AI is fundamentally changing risk management by automating previously manual tasks like reviewing remediation plans, scripting control tests, and drafting credit memos. Banks are deploying GenAI to reduce friction in document-heavy processes, increase insight speed, and improve decision consistency. Use cases include real-time AML flag resolution, policy simplification through NLP, and agent-driven assurance models.
What is Non-Financial Risk 2.0 according to the PwC banking risk study?
NFR 2.0 represents a rethinking of non-financial risk with a focus on resilience, driven by geopolitical uncertainty, climate events, supply chain disruptions, and concentration risk from technology providers.
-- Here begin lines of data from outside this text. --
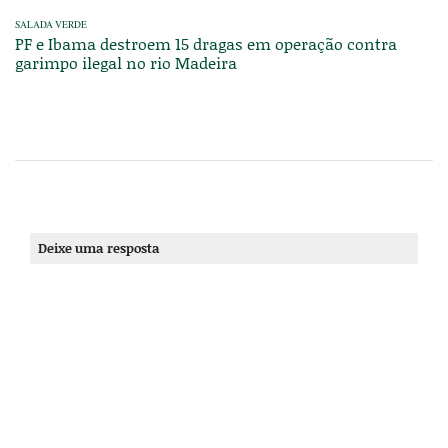
SALADA VERDE
PF e Ibama destroem 15 dragas em operação contra
garimpo ilegal no rio Madeira
Deixe uma resposta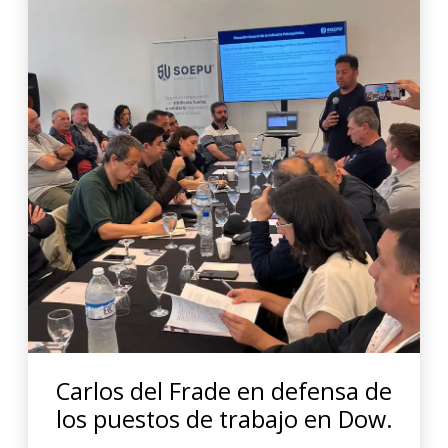
Carlos del Frade en defensa de
los puestos de trabajo en Dow.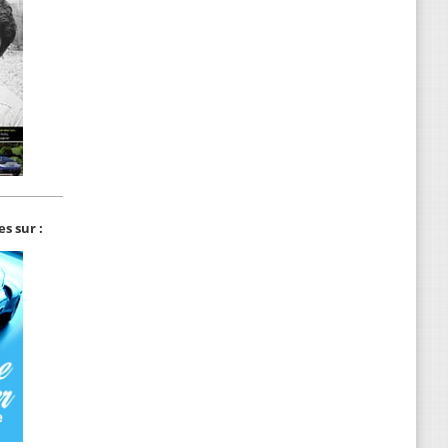
s sur :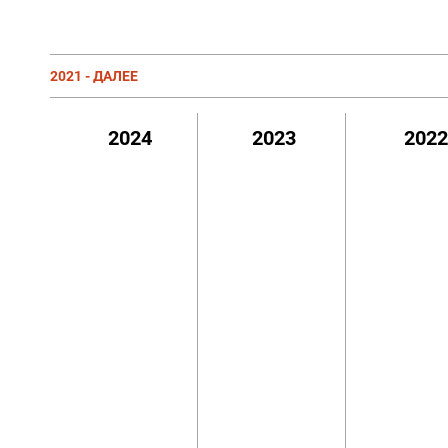
2021 - ДАЛЕЕ
2024
2023
202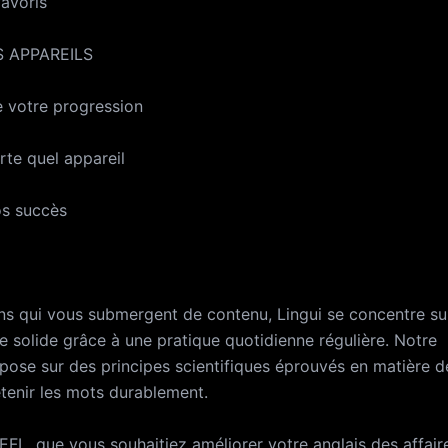
favoris
 APPAREILS
e votre progression
rte quel appareil
os succès
ons qui vous submergent de contenu, Lingui se concentre su
ire solide grâce à une pratique quotidienne régulière. Notre
pose sur des principes scientifiques éprouvés en matière d
etenir les mots durablement.
EFL, que vous souhaitiez améliorer votre anglais des affair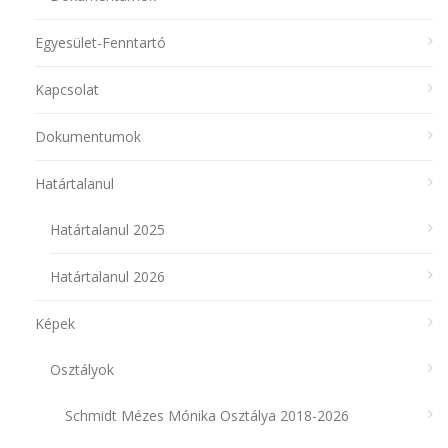
Egyesület-Fenntartó
Kapcsolat
Dokumentumok
Határtalanul
Határtalanul 2025
Határtalanul 2026
Képek
Osztályok
Schmidt Mézes Mónika Osztálya 2018-2026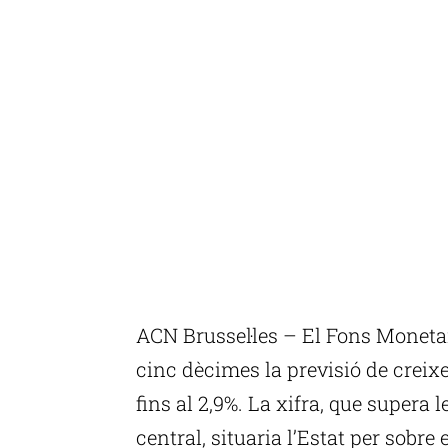
ACN Brussel·les – El Fons Monetar
cinc dècimes la previsió de creix
fins al 2,9%. La xifra, que supera
central, situaria l’Estat per sobre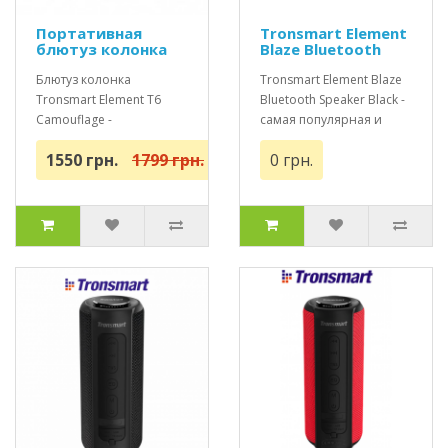
Портативная
Tronsmart Element
блютуз колонка
Blaze Bluetooth
Tronsmart Element
Speaker Black
T6 Camouflage
Блютуз колонка
Портативная
Tronsmart Element Blaze
блютуз колонка
Tronsmart Element T6
Bluetooth Speaker Black -
Camouflage -
самая популярная и
популярный дизайн и
надежная колонка 2018-
1550 грн.
1799 грн.
0 грн.
качественный звук!
го г..
Оригина..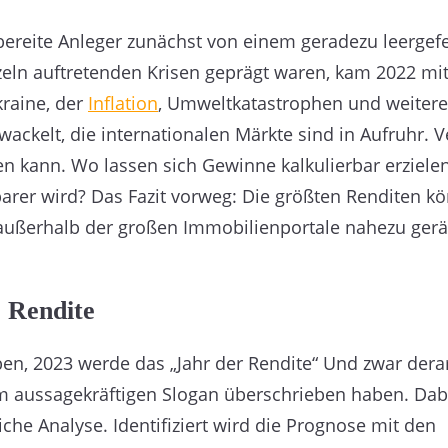
sbereite Anleger zunächst von einem geradezu leergef
zeln auftretenden Krisen geprägt waren, kam 2022 mit
kraine, der
Inflation
, Umweltkatastrophen und weiter
wackelt, die internationalen Märkte sind in Aufruhr. V
en kann. Wo lassen sich Gewinne kalkulierbar erziele
rer wird? Das Fazit vorweg: Die größten Renditen k
 außerhalb der großen Immobilienportale nahezu ger
 Rendite
en, 2023 werde das „Jahr der Rendite“ Und zwar dera
em aussagekräftigen Slogan überschrieben haben. Dab
liche Analyse. Identifiziert wird die Prognose mit den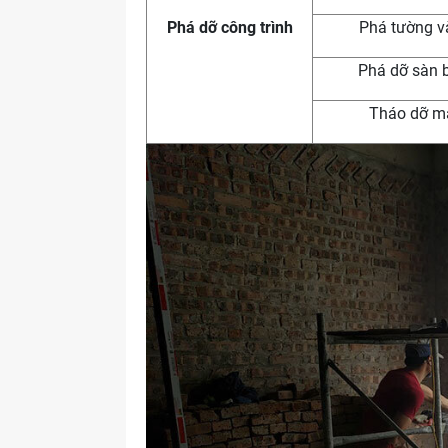
Phá dỡ công trình
Phá tường và
Phá dỡ sàn b
Tháo dỡ má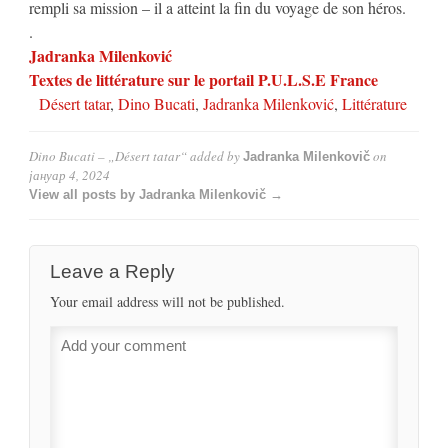
rempli sa mission – il a atteint la fin du voyage de son héros.
.
Jadranka Milenković
Textes de littérature sur le portail P.U.L.S.E France
Désert tatar
,
Dino Bucati
,
Jadranka Milenković
,
Littérature
Dino Bucati – „Désert tatar“
added by
on
Jadranka Milenkovič
јануар 4, 2024
View all posts by Jadranka Milenkovič →
Leave a Reply
Your email address will not be published.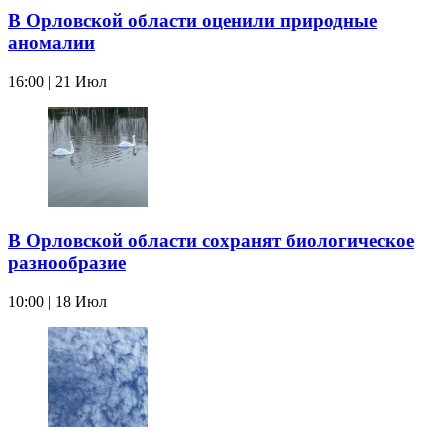
В Орловской области оценили природные
аномалии
16:00 | 21 Июл
В Орловской области сохранят биологическое
разнообразие
10:00 | 18 Июл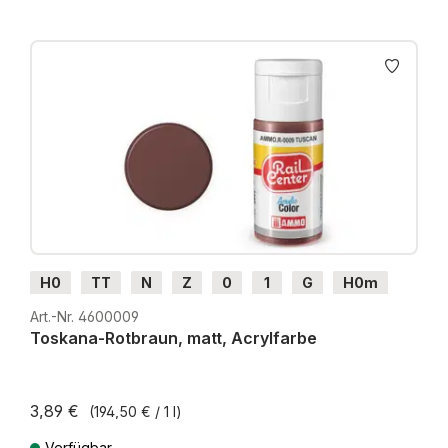
H0
TT
N
Z
0
1
G
H0m
H0e
Art.-Nr. 4600009
Toskana-Rotbraun, matt, Acrylfarbe
3,89 €
(194,50 € / 1 l)
Verfügbar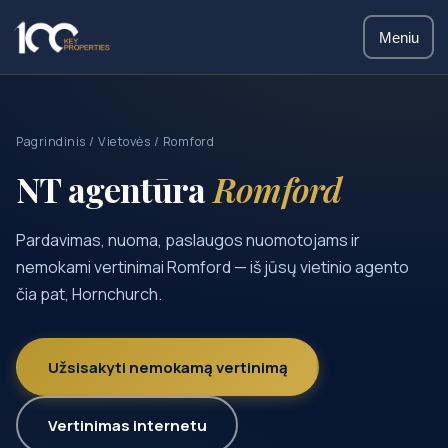
Meniu
Pagrindinis
/
Vietovės
/ Romford
NT agentūra
Romford
Pardavimas, nuoma, paslaugos nuomotojams ir
nemokami vertinimai Romford — iš jūsų vietinio agento
čia pat, Hornchurch.
Užsisakyti nemokamą vertinimą
Vertinimas internetu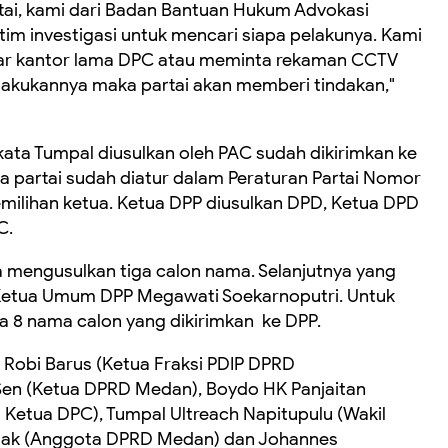
tai, kami dari Badan Bantuan Hukum Advokasi
m investigasi untuk mencari siapa pelakunya. Kami
tar kantor lama DPC atau meminta rekaman CCTV
elakukannya maka partai akan memberi tindakan,"
kata Tumpal diusulkan oleh PAC sudah dikirimkan ke
a partai sudah diatur dalam Peraturan Partai Nomor
ilihan ketua. Ketua DPP diusulkan DPD, Ketua DPD
C.
a mengusulkan tiga calon nama. Selanjutnya yang
 Ketua Umum DPP Megawati Soekarnoputri. Untuk
 8 nama calon yang dikirimkan ke DPP.
 Robi Barus (Ketua Fraksi PDIP DPRD
en (Ketua DPRD Medan), Boydo HK Panjaitan
 Ketua DPC), Tumpal Ultreach Napitupulu (Wakil
ntak (Anggota DPRD Medan) dan Johannes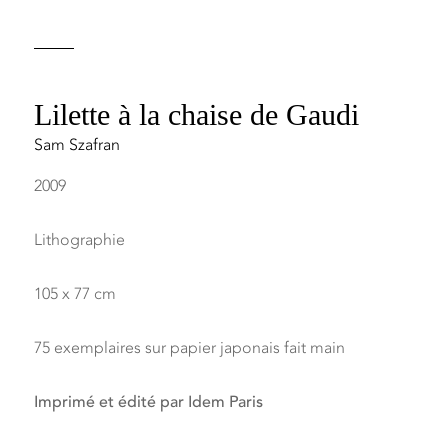
Lilette à la chaise de Gaudi
Sam Szafran
2009
Lithographie
105 x 77 cm
75 exemplaires sur papier japonais fait main
Imprimé et édité par Idem Paris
It emphasizes embedding resilience into transformation initiatives through digital twins, scenario analysis platforms, and cross-functional resilience squads.
How is the regulatory relationship between banks and regulators evolving?
Banks are advocating for a shift from prescriptive, static regulation to co-development of standards, greater clarity in supervisory expectations, and more iterative engagement. This includes formal feedback cycles, joint sandboxes, and international alignment on critical issues like digital identity, data provenance, and AI liability.